I'm going through our patron database and cleaning up old data that we no longer need in response to the new data protection laws being passed in Massachusetts. Ideally, if I wanted to ensure that we stored no social securities, I'd simply write the following SQL statement:
UPDATE patron SET ssan = '';
I don't have write access to our database, so I'm not sure that is possible. Instead I perform the following steps:
The only options I ever consider are -m (monitor the process every time this many records are processed) and -r (only process this many records). I want the whole database and I want to be notified every 1000 records.
Pptrnextr -m 1000
Each line in the patron SIF represents a single patron. Sed is a non-interactive text editor that processes files line by line. We can use it and regular expressions to find the ssn and remove it. The SSN is at offset 269. It's max length is 11 characters so we replace it with 11 blanks.

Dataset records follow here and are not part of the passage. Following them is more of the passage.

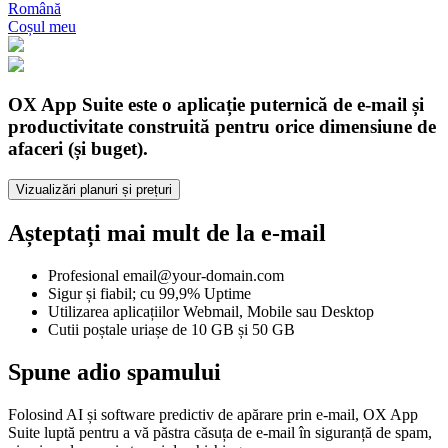
Română
Coșul meu
OX App Suite este o aplicație puternică de e-mail și
productivitate construită pentru orice dimensiune de
afaceri (și buget).
Vizualizări planuri și prețuri
Așteptați mai mult de la e-mail
Profesional email@your-domain.com
Sigur și fiabil; cu 99,9% Uptime
Utilizarea aplicațiilor Webmail, Mobile sau Desktop
Cutii poștale uriașe de 10 GB și 50 GB
Spune adio spamului
Folosind AI și software predictiv de apărare prin e-mail, OX App
Suite luptă pentru a vă păstra căsuța de e-mail în siguranță de spam,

We will redirect the output of the command into a file. Assuming the original patron SIF is called sif.pxtr and we want it to be saved as sif.pxtr.modified:
sed -nr "s/^(.{268})(.{11})/\1 /p" sif.pxtr > sif.pxtr.modified
This is just our usual patron update process. We'll use our sif.pxtr.modified file and identify patrons using the institution_id.
Pptrnupdt -p sif.pxtr.modified -i I -o I -m 1000
It's a pretty hellish process. If you know better, please let me know.